Importing XML into a database with Python and SQLAlchemy
Let’s begin by analyzing the XML we want to import into our database, it consists of a book’s ISBN, title, and author.
<!-- books.xml -->
<catalog>
<book isbn="1-880985-26-8">
<title>The Consumer</title>
<author>M. Gira</author>
</book>
<book isbn="0-679775-43-9">
<title>The Wind-Up Bird Chronicle</title>
<author>Haruki Murakami</author>
</book>
<!-- imagine more entries here... -->
</catalog>
Now we can create the database table.
create table books
(
isbn varchar(14) primary key not null,
title varchar(50),
author varchar(50)
);
Our example depends on SQLAlchemy, which is a “Python SQL toolkit and Object Relational Mapper that gives application developers the full power and flexibility of SQL.”
While our example leverages a Postgres database, given SQLAlchemy’s database agnostic approach, it can trivially be modified to access a MySQL database.
This code is derived from a SAX parser originally found in Programming Python 3rd Edition.
# bookhandler.py
from sqlalchemy import *
from sqlalchemy.orm import *
import xml.sax.handler
pg_db = create_engine('postgres:///testdb?user=homer')
metadata = MetaData(pg_db)
books_table = Table('books', metadata, autoload=True)
class Book(object):
pass
mapper(Book, books_table)
class BookHandler(xml.sax.handler.ContentHandler):
def __init__(self):
self.buffer = ""
self.inField = 0
self.session = create_session(bind=pg_db)

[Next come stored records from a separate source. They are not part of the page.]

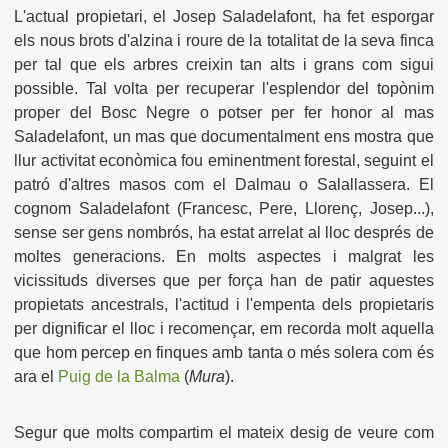
L'actual propietari, el Josep Saladelafont, ha fet esporgar
els nous brots d'alzina i roure de la totalitat de la seva finca
per tal que els arbres creixin tan alts i grans com sigui
possible. Tal volta per recuperar l'esplendor del topònim
proper del Bosc Negre o potser per fer honor al mas
Saladelafont, un mas que documentalment ens mostra que
llur activitat econòmica fou eminentment forestal, seguint el
patró d'altres masos com el Dalmau o Salallassera. El
cognom Saladelafont (Francesc, Pere, Llorenç, Josep...),
sense ser gens nombrós, ha estat arrelat al lloc després de
moltes generacions. En molts aspectes i malgrat les
vicissituds diverses que per força han de patir aquestes
propietats ancestrals, l'actitud i l'empenta dels propietaris
per dignificar el lloc i recomençar, em recorda molt aquella
que hom percep en finques amb tanta o més solera com és
ara el
Puig de la Balma
(
Mura
).
Segur que molts compartim el mateix desig de veure com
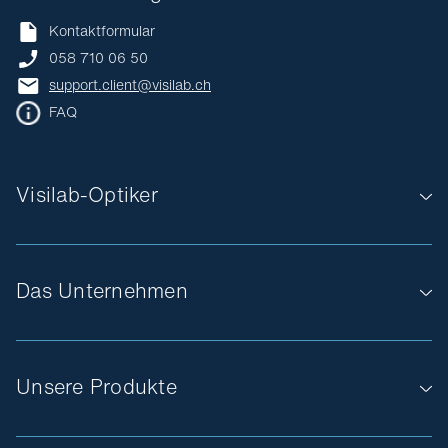
Kontaktformular
058 710 06 50
support.client@visilab.ch
FAQ
Visilab-Optiker
Das Unternehmen
Unsere Produkte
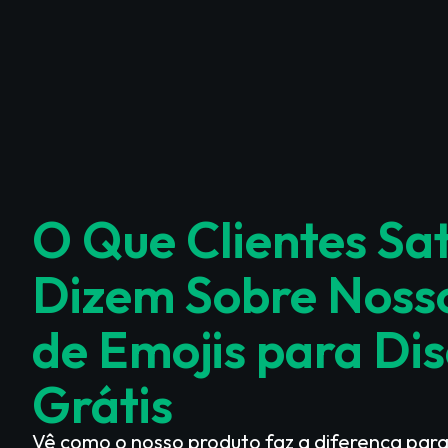
O Que Clientes Sat
Dizem Sobre Noss
de Emojis para Di
Grátis
Vê como o nosso produto faz a diferença para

def startElement(self, name, attributes):
if name == "book":
self.isbn = attributes["isbn"]
elif name == "title":
self.inField = 1
elif name == "author":
self.inField = 1
def characters(self, data):
if self.inField:
self.buffer += data
def endElement(self, name):
if name == "book":
self.session.begin()
self.newbook = Book()
self.newbook.isbn = self.isbn
self.newbook.title = self.title
self.newbook.author = self.author
self.session.save(self.newbook)
self.session.commit()
elif name == "title":
self.inField = 0
self.title = self.buffer
elif name == "author":
self.inField = 0
self.author = self.buffer
self.buffer = ""
Now that we’ve set up our sax parser and handler to parse and load the entries from books.xml into the table, lets set up a small script to drive it:
# runit.py
import bookhandler
import xml.sax
parser = xml.sax.make_parser()
handler = bookhandler.BookHandler()
parser.setContentHandler(handler)
parser.parse("books.xml")
Now let’s see if it works:
$ ls
bookhandler.py books.xml runit.py
$ python ./runit.py
$ psql testdb
testdb=# select * from books;
isbn | title | author
---------------+----------------------------+-----------------
1-880985-26-8 | The Consumer | M. Gira
0-679775-43-9 | The Wind-Up Bird Chronicle | Haruki Murakami
(2 rows)